Stock market worries over eurozone economy and sanctions on Russia?

"Europe suffers from fatal politics." - Joseph Stiglitz, August 2014

Stock prices bobble around for a variety of reasons, not all of them rational.

But the eurozone depression and the additional burden of economic sanctions against Russia had an effect of general US stock prices, according to Callie Bost and Lu Wang of Bloomberg News, U.S. Stocks Decline on Ukraine Tensions, Europe Economy 10/01/2014:

Stocks fell today after Italy cut its growth forecast, German manufacturing shrank and euro-area factories lowered prices in September by the most in more than a year. The weakness underlined the mounting challenge facing policy makers before the region’s central bank meets tomorrow.

The European Central Bank is forecast to announce tomorrow details of its plan to buy asset-backed securities, after unveiled a series of stimulus measures to boost credit lending and combat the threat of deflation.

Equities also fell after a person familiar with German government policy said Russia risks an escalation of European Union sanctions if pro-Russian separatists make further military gains in eastern Ukraine.

With cease-fire violations being reported daily, the EU is far from considering an easing of the sanctions imposed on Russia for its encroachment on Ukraine, according to the official, who asked not to be named because he isn’t authorized to discuss the matter publicly.
The ECB is undertaking its own version of quantitative easing. It's unlikely to do much to jump-start the economy, which suffers from a serious lack of demand, not from inadequate funds for lending. But even that timid step is causing Angela Merkel to gnash her teeth in anguish.
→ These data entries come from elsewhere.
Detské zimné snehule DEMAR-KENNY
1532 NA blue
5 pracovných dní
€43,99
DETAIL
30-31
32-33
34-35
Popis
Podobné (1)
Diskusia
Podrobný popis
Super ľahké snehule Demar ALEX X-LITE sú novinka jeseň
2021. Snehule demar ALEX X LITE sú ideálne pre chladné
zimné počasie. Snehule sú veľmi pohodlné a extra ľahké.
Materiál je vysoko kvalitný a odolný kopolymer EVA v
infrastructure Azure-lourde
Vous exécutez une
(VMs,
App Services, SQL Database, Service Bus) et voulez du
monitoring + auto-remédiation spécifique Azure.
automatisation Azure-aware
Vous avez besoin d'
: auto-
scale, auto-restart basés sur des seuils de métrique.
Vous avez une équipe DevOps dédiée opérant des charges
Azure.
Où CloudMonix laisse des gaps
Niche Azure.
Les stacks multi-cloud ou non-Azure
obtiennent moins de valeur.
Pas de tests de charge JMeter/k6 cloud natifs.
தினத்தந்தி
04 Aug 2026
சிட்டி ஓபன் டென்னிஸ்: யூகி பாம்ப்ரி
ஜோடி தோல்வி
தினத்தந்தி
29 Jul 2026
Stephen King of HSBC writes about the deflationary pressures the currency zone creates on Italy and Spain, two of the "periphery" countries of the eurozone (To survive, the eurozone must embrace an “all for one, one for all” mindset Financial Times 09/11/2014):

Optimists – and those of a Teutonic disposition – will doubtless argue that Italy should attempt to emulate Spain, a nation that saw a massive loss of competitiveness ahead of the financial crisis but, through a combination of painful fiscal austerity and labour market reform, has finally turned the corner: the Italian economy may still be contracting but Spain is apparently enjoying a new lease of life.
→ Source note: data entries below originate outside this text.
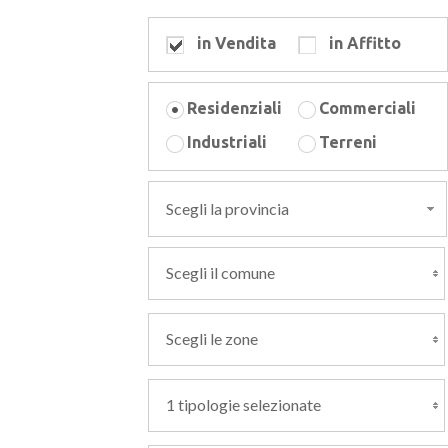
in Vendita
in Affitto
Residenziali
Commerciali
Industriali
Terreni
Scegli la provincia
Scegli il comune
Scegli le zone
1 tipologie selezionate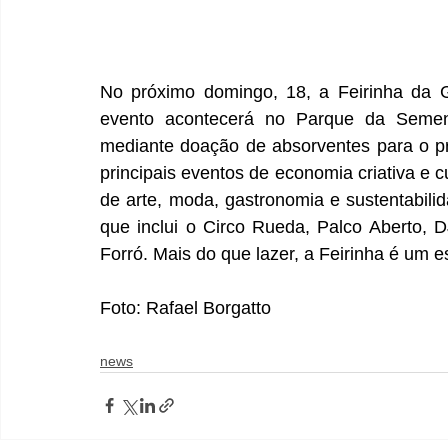
No próximo domingo, 18, a Feirinha da G
evento acontecerá no Parque da Semente
mediante doação de absorventes para o pr
principais eventos de economia criativa e c
de arte, moda, gastronomia e sustentabili
que inclui o Circo Rueda, Palco Aberto, 
Forró. Mais do que lazer, a Feirinha é um e
Foto: Rafael Borgatto
news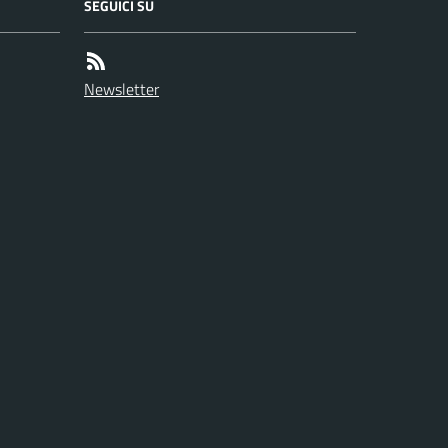
SEGUICI SU
Newsletter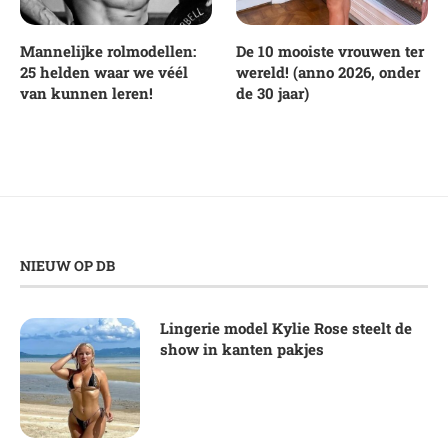
Mannelijke rolmodellen:
De 10 mooiste vrouwen ter
25 helden waar we véél
wereld! (anno 2026, onder
van kunnen leren!
de 30 jaar)
NIEUW OP DB
Lingerie model Kylie Rose steelt de
show in kanten pakjes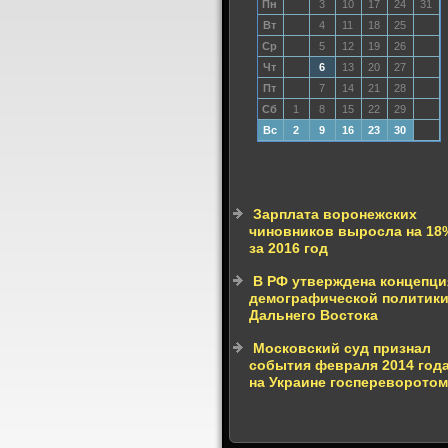
Пн
3
10
17
24
31
Вт
4
11
18
25
Ср
5
12
19
26
Чт
6
13
20
27
Пт
7
14
21
28
Сб
1
8
15
22
29
Вс
2
9
16
23
30
Зарплата воронежских
чиновников выросла на 18
за 2016 год
В РФ утверждена концепци
демографической политик
Дальнего Востока
Московский суд признал
события февраля 2014 год
на Украине госпереворотом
The problem, however, is that Spain’s gains and Italy’s losses are intimately entwined. Falling Spanish labour costs have allowed the Spanish economy to deliver an “internal devaluation” associated with the onset of deflation. By definition, however, Spain’s internal devaluation has to be someone else’s internal revaluation: within the eurozone, Italy and France have lost out.
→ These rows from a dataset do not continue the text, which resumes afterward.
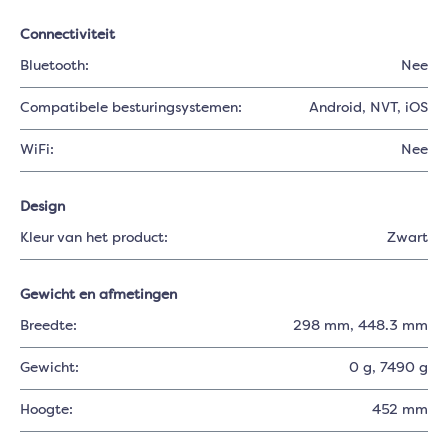
Connectiviteit
Bluetooth:
Nee
Compatibele besturingsystemen:
Android
, NVT
, iOS
WiFi:
Nee
Design
Kleur van het product:
Zwart
Gewicht en afmetingen
Breedte:
298 mm
, 448.3 mm
Gewicht:
0 g
, 7490 g
Hoogte:
452 mm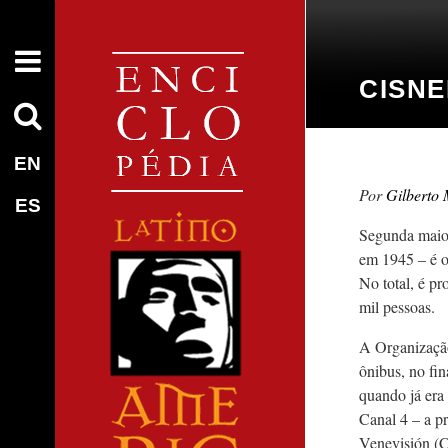
CISN
EN
Gilberto 
ES
Segunda maior
em 1945 – é 
No total, é p
mil pessoas.
A Organização
ônibus, no fi
quando já era
Canal 4 – a p
Venevisión (C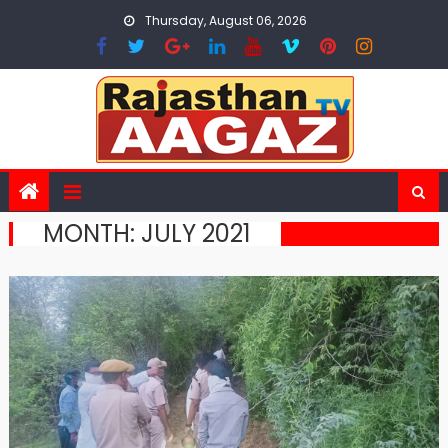
Skip
Thursday, August 06, 2026
to
content
MONTH:
JULY 2021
Had Italy and France followed the Spanish approach, Spain would have enjoyed less of an internal devaluation and the eurozone as a whole would now be staring even further into a deflationary abyss. This reflects a fundamental design flaw. Thanks to the global financial crisis and the eurozone ructions that followed shortly thereafter, we now know that, in the eurozone, what should be regarded as a system-wide problem requiring collective action is routinely misdiagnosed as no more than a series of individual misdemeanours.
Notice that Spain's supposedly having "turned the corner" means they are facing "the onset of deflation."

Maybe they should have picked a different corner.

He also notes the economically deadly effect of Angie's nationalistic leadership style:

Germany tends to blame what it often sees as the more profligate nations in southern Europe for running excessively large balance of payments current account deficits when those deficits are no more than the mirror image of Germany’s excessively large current account surplus and, thus, its savings “glut”. This “blame game” makes collective action in the face of widespread economic trauma less likely.
Unitl that changes, the eurozone is likely to be stuck with a continued, prolonged depression.